TAKAKO MINE / FLORIST
Florist Takako Mine’s life journey has led her from Tokyo to New York City and now Taipei. With a background in fine art and growing up between cultures, she has been nourished creatively for over a decade. Her flower designs draw influences from the natural world, painters, arts, and mixed cultures, making her kind of floristry a true form of art.
It is a space filled with seasonal flowers and greeneries, providing creative classes that elevate the experiences of an ordinary floral shop. The presence of “Salon Flowers” leaves a beautiful mark in Taipei, where the busy city still remains an oasis of blossomed hearts.

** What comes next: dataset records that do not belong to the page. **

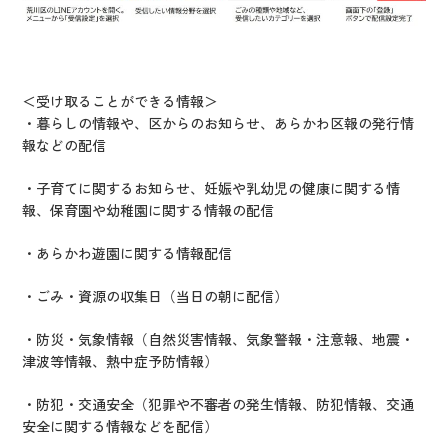
＜受け取ることができる情報＞
・暮らしの情報や、区からのお知らせ、あらかわ区報の発行情
報などの配信
・子育てに関するお知らせ、妊娠や乳幼児の健康に関する情
報、保育園や幼稚園に関する情報の配信
・あらかわ遊園に関する情報配信
・ごみ・資源の収集日（当日の朝に配信）
・防災・気象情報（自然災害情報、気象警報・注意報、地震・
津波等情報、熱中症予防情報）
・防犯・交通安全（犯罪や不審者の発生情報、防犯情報、交通
安全に関する情報などを配信）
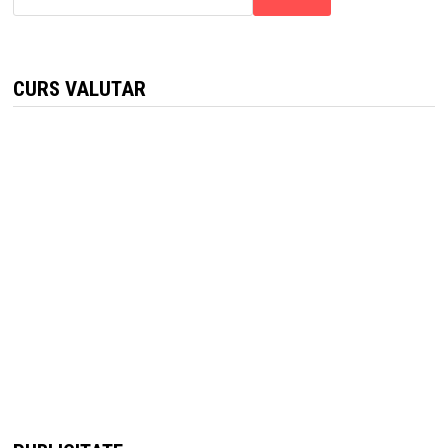
CURS VALUTAR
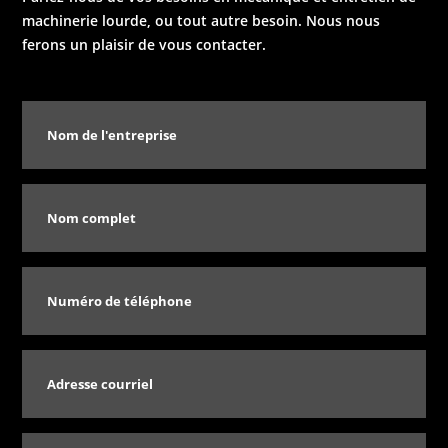
machinerie lourde, ou tout autre besoin. Nous nous
ferons un plaisir de vous contacter.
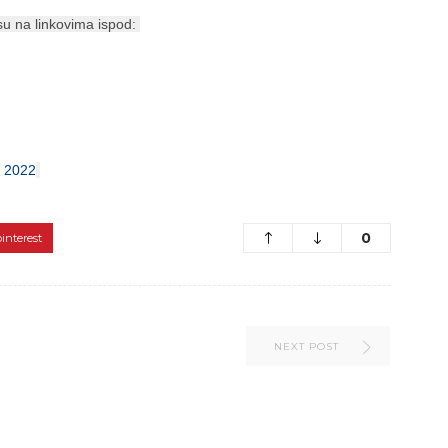
su na linkovima ispod:
p 2022
0
pinterest
NEXT POST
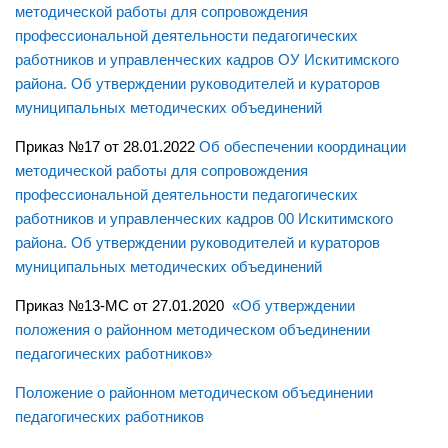
Реализация Единой модели профориентации
методической работы для сопровождения
профессиональной деятельности педагогических
ТПМПК
работников и управленческих кадров ОУ Искитимскоrо
Работа со ШНОР
района. Об утверждении руководителей и кураторов
Методические рекомендации
муниципальных методических объединений
Аттестация педагогических работников
Приказ №17 от 28.01.2022
Об обеспечении координации
Развитие учительского потенциала
методической работы для сопровождения
профессиональной деятельности педагогических
Семинары
работников и управленческих кадров 00 Искитимскоrо
Конкурсы
района. Об утверждении руководителей и кураторов
муниципальных методических объединений
Курсовая подготовка
Система поддержки талантливых детей
Приказ №13-МС от 27.01.2020
«Об утверждении
положения о районном методическом объединении
Всероссийская олимпиада школьников
педагогических работников»
НПК школьников
Положение о районном методическом объединении
Фестиваль ученических проектов
педагогических работников
Лучшие проектные и исследовательские работы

Can you tell us about your background and the culture you encountered when you were growing up?
My family is not a typical Japanese family. My father is half-Indonesian as my grandfather married my Indonesian grandmother. This was quite rare at that time. My grandfather was working in an import company in Indonesia. My grandma was his secretary, and she has 1/4 Dutch descent because, at that time, her home Manado was occupied by the Dutch. She could speak Dutch and English, which made her quite international. After they got married, they moved back to Kyushu, a very male-dominated area in Japan and she had a very hard time as a woman. Eventually, my grandma decided to move to Tokyo to find work opportunities near the GHQ American Army. She worked at the telegraph center and then tried to make money for the whole family. She started her business, opening the very first Indonesian restaurant in Japan and she took care of everyone till she passed away. I always think I am very much influenced by her. She had a strong business mind and was forward-thinking. The restaurant was like a social center for all the Indonesian officials. She even decided to move back to Indonesia to open the first Japanese restaurant. My father graduated from high school and started running the restaurant in Tokyo all by himself.
I grew up in this unique family and went to an all-girls school for years. At that time, my dream was to become a kindergarten teacher and get married. Yet when I started an internship at a kindergarten, I realized I didn’t like it at all. I got really lost and thought I could try illustration. Then a friend suggested to me to study fine art in New York. I was lucky as my parents really supported me, but at that time, New York was very discriminating and there were not many Asian students. I learned to live on my own in a totally new world.
From Japan to New York and then to Taipei, how has the cultural difference influenced you?
The first two years were really hard for me. New Yorkers were so cold. I was not used to studying with the crazy boys at school. I had a lot of culture shock and my English was not good at all. I felt lonely, but slowly I started to enjoy and learn how to handle loneliness. I found that New Yorkers were very happy in solitude. I would sometimes read a book or go to the free museum to spend my time. Being alone made things simple. I saw a different world in my college friends as their lives were so simple. They didn’t have a lot of things; they were very clear on what they want to do. Even just reading a book with an apple, they could fully enjoy and feel very happy.